[Collected data]
++++++++++

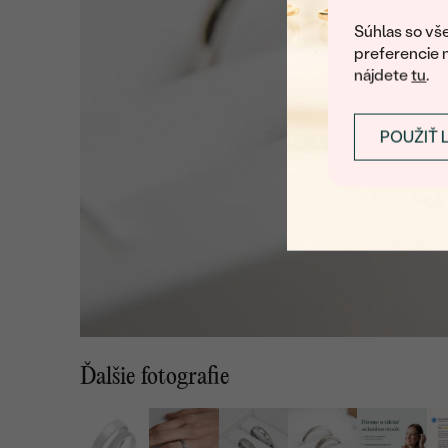
Súhlas so vše
preferencie 
nájdete
tu
.
POUŽIŤ 
Ďalšie fotografie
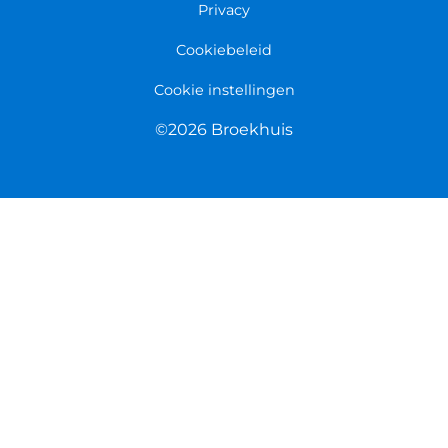
Privacy
Cookiebeleid
Cookie instellingen
©2026 Broekhuis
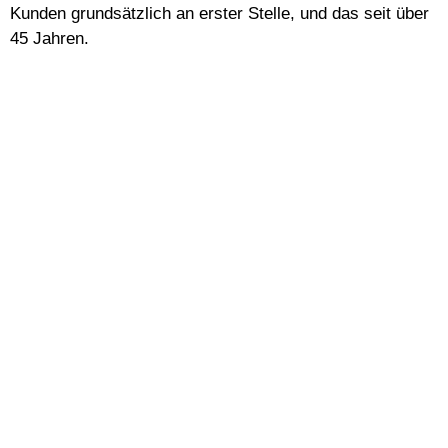
Kunden grundsätzlich an erster Stelle, und das seit über
45 Jahren.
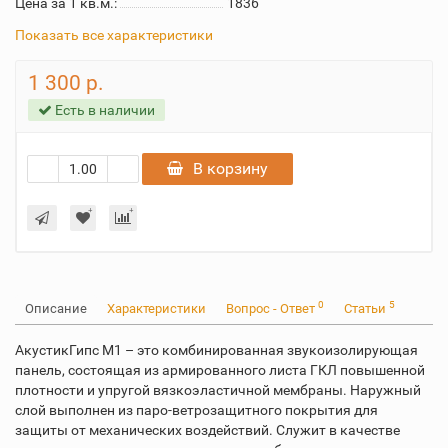
Цена за 1 кв.м.:
1836
Показать все характеристики
1 300 р.
Есть в наличии
В корзину
0
5
Описание
Характеристики
Вопрос - Ответ
Статьи
АкустикГипс М1 – это комбинированная звукоизолирующая
панель, состоящая из армированного листа ГКЛ повышенной
плотности и упругой вязкоэластичной мембраны. Наружный
слой выполнен из паро-ветрозащитного покрытия для
защиты от механических воздействий. Служит в качестве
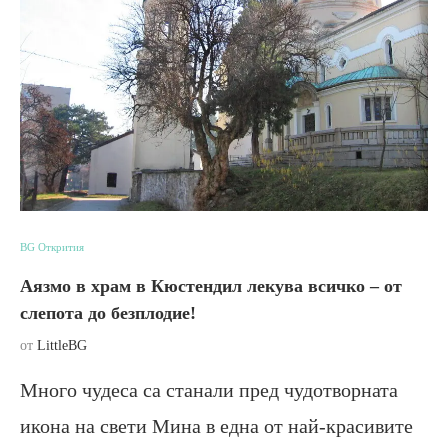
BG Открития
Аязмо в храм в Кюстендил лекува всичко – от
слепота до безплодие!
от
LittleBG
Много чудеса са станали пред чудотворната
икона на свети Мина в една от най-красивите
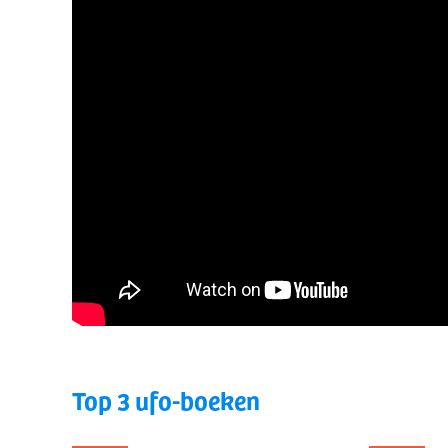
Top 3 ufo-boeken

++++++++++

#### [EXERCISE DIRECTIONS]
Reproduce every line above word for word; no images.

#### [OUTPUT]
Súhlas so vše
preferencie 
nájdete
tu
.
POUŽIŤ 
Ďalšie fotografie
Privacy
Cookiebeleid
Cookie instellingen
©2026 Broekhuis
Kunden grundsätzlich an erster Stelle, und das seit über
45 Jahren.
Цена за 1 кв.м.:
1836
Показать все характеристики
1 300 р.
Есть в наличии
В корзину
0
5
Описание
Характеристики
Вопрос - Ответ
Статьи
АкустикГипс М1 – это комбинированная звукоизолирующая
панель, состоящая из армированного листа ГКЛ повышенной
плотности и упругой вязкоэластичной мембраны. Наружный
слой выполнен из паро-ветрозащитного покрытия для
защиты от механических воздействий. Служит в качестве
BG Открития
Аязмо в храм в Кюстендил лекува всичко – от
слепота до безплодие!
от
LittleBG
Много чудеса са станали пред чудотворната
икона на свети Мина в една от най-красивите
Top 3 ufo-boeken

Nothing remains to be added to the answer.